Sunday, December 8, 2013

Abandoned Hinds County School, Utica, Mississippi

Just south of the Morning Star Baptist Church at the junction of Old Port Gibson and Adams Station Roads is a one-floor, two-room cinder block school building. It has been unused for at least a decade, and part of the roof is collapsing.
This was a basic cinderblock building with steel push-out windows.
Windows facing the south let in plenty of sunshine.
My friend from Utica told me that many of these simple, two-room schools were built in the late-1960s - early 1970s for the Head Start program. They were funded by Lyndon Johnson's Great Society program in the late 1960s. According to Wikipedia,
The most important educational component of the Great Society was the Elementary and Secondary Education Act of 1965, designed by Commissioner of Education Francis Keppel. It was signed into law on April 11, 1965, less than three months after it was introduced. It ended a long-standing political taboo by providing significant federal aid to public education, initially allotting more than $1 billion to help schools purchase materials and start special education programs to schools with a high concentration of low-income children. During its first year of operation, the Act authorized a $1.1 billion program of grants to states, for allocations to school districts with large numbers of children of low income families, funds to use community facilities for education within the entire community, funds to improve educational research and to strengthen state departments of education, and grants for purchase of books and library materials.

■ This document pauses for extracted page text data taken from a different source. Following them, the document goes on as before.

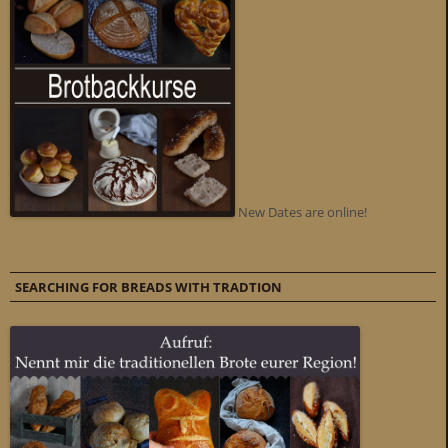
New Dates are online!
SEARCHING FOR BREADS WITH TRADTION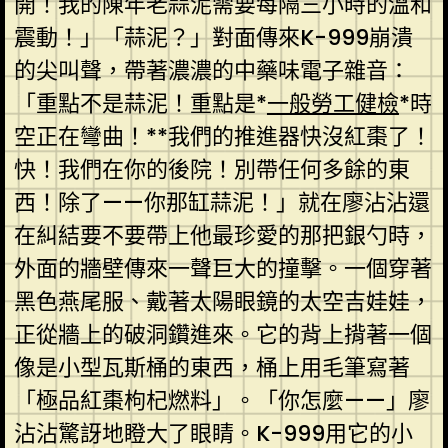
開！我的陳年老蒜泥需要每隔三小時的溫和
震動！」「蒜泥？」對面傳來K-999崩潰
的尖叫聲，帶著濃濃的中藥味電子雜音：
「重點不是蒜泥！重點是*
一般勞工健檢
*時
空正在彎曲！**我們的推進器快沒紅棗了！
快！我們在你的後院！別帶任何多餘的東
西！除了——你那缸蒜泥！」就在廖沾沾還
在糾結要不要帶上他最珍愛的那把銀勺時，
外面的牆壁傳來一聲巨大的撞擊。一個穿著
黑色燕尾服、戴著太陽眼鏡的太空吉娃娃，
正從牆上的破洞鑽進來。它的背上揹著一個
像是小型瓦斯桶的東西，桶上用毛筆寫著
「極品紅棗枸杞燃料」。「你怎麼——」廖
沾沾驚訝地瞪大了眼睛。K-999用它的小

The Act also established Head Start, which had originally been started by the Office of Economic Opportunity as an eight-week summer program, as a permanent program.
The inside is a mess, with stacked up old furniture and piles of papers.
There are even two pianos waiting for restoration. Much of this furniture may be from the Morning Star church, using this as a convenient storage shed.
As a photographer, I love the patterns of shadow and light around furniture.
 
The roof is collapsing over the small side rooms that contained the toilets.

Schools tell us a lot about our society, our respect for learning, and about our optimism for the future. I am glad some one built this modest little facility but am sad it was abandoned. Hopefully, the contemporary Head Start children have a better facility. If any readers have more information about this and other schools, please let me know.

If you are interested in some other abandoned schools:

Utica High School
The Speed Street school in Vicksburg
Two-room schoolhouse in Carpenter
Yazoo County Ag. High School, Benton
The Bonner Campbell Institute, Edwards

I took these digital frames with a tripod-mounted Fuji X-E1 digital camera and the 27 mm ƒ/2.8 lens.  The little Fuji does a nice job with color balance inside. 

Update December 2020: Mississippi Department of Archives and History sponsored a renovation of the school. It has been re-roofed and repainted. Some windows are covered with plywood panels. Ultimate use: unknown.

1 comment:

Anonymous said...

The Hinds County school in this article has been at least partially restored by someone as of September 2019.